“Well, Mr. Todd’s letters ought to brace Miss Rockmetteller all right, what?”

“Undoubtedly, sir,” agreed Jeeves.

And, by Jove, they did! They certainly did, by George! What I mean to say is, I was sitting in the apartment one afternoon, about a month after the thing had started, smoking a cigarette and resting the old bean, when the door opened and the voice of Jeeves burst the silence like a bomb.

It wasn’t that he spoke loudly. He has one of those soft, soothing voices that slide through the atmosphere like the note of a far-off sheep. It was what he said made me leap like a young gazelle.

“Miss Rockmetteller!”

And in came a large, solid female.

The situation floored me. I’m not denying it. Hamlet must have felt much as I did when his father’s ghost bobbed up in the fairway. I’d come to look on Rocky’s aunt as such a permanency at her own home that it didn’t seem possible that she could really be here in New York. I stared at her. Then I looked at Jeeves. He was standing there in an attitude of dignified detachment, the chump, when, if ever he should have been rallying round the young master, it was now.

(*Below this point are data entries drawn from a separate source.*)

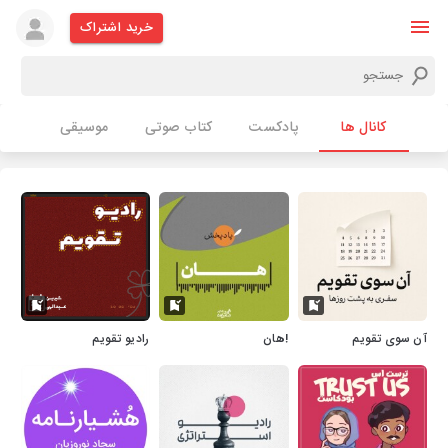
خرید اشتراک
کانال ها
پادکست
کتاب صوتی
موسیقی
آن سوی تقویم
!هان
رادیو تقویم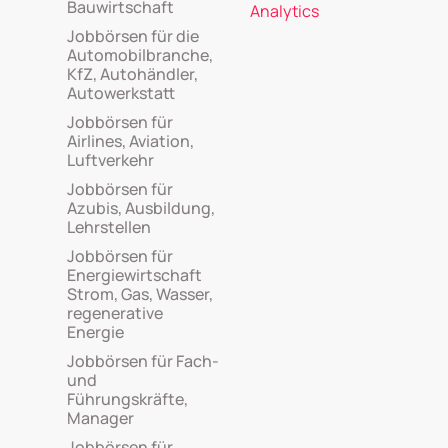
Bauwirtschaft
Analytics
Jobbörsen für die
Automobilbranche,
KfZ, Autohändler,
Autowerkstatt
Jobbörsen für
Airlines, Aviation,
Luftverkehr
Jobbörsen für
Azubis, Ausbildung,
Lehrstellen
Jobbörsen für
Energiewirtschaft
Strom, Gas, Wasser,
regenerative
Energie
Jobbörsen für Fach-
und
Führungskräfte,
Manager
Jobbörsen für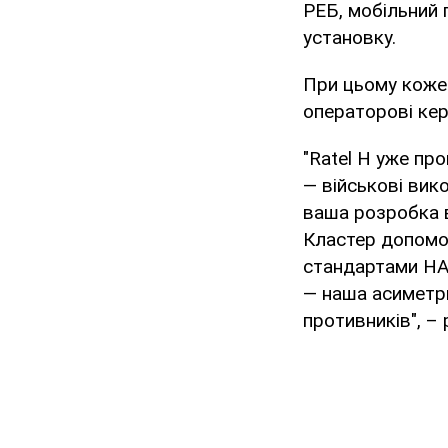
РЕБ, мобільний 
установку.
При цьому коже
операторові кер
"Ratel Н уже пр
— військові вик
ваша розробка 
Кластер допомож
стандартами НАТ
— наша асиметри
противників",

Rocky’s aunt looked less like an invalid than any one I’ve ever seen, except my Aunt Agatha. She had a good deal of Aunt Agatha about her, as a matter of fact. She looked as if she might be deucedly dangerous if put upon; and something seemed to tell me that she would certainly regard herself as put upon if she ever found out the game which poor old Rocky had been pulling on her.

“Good afternoon,” I managed to say.

“How do you do?” she said. “Mr. Cohan?”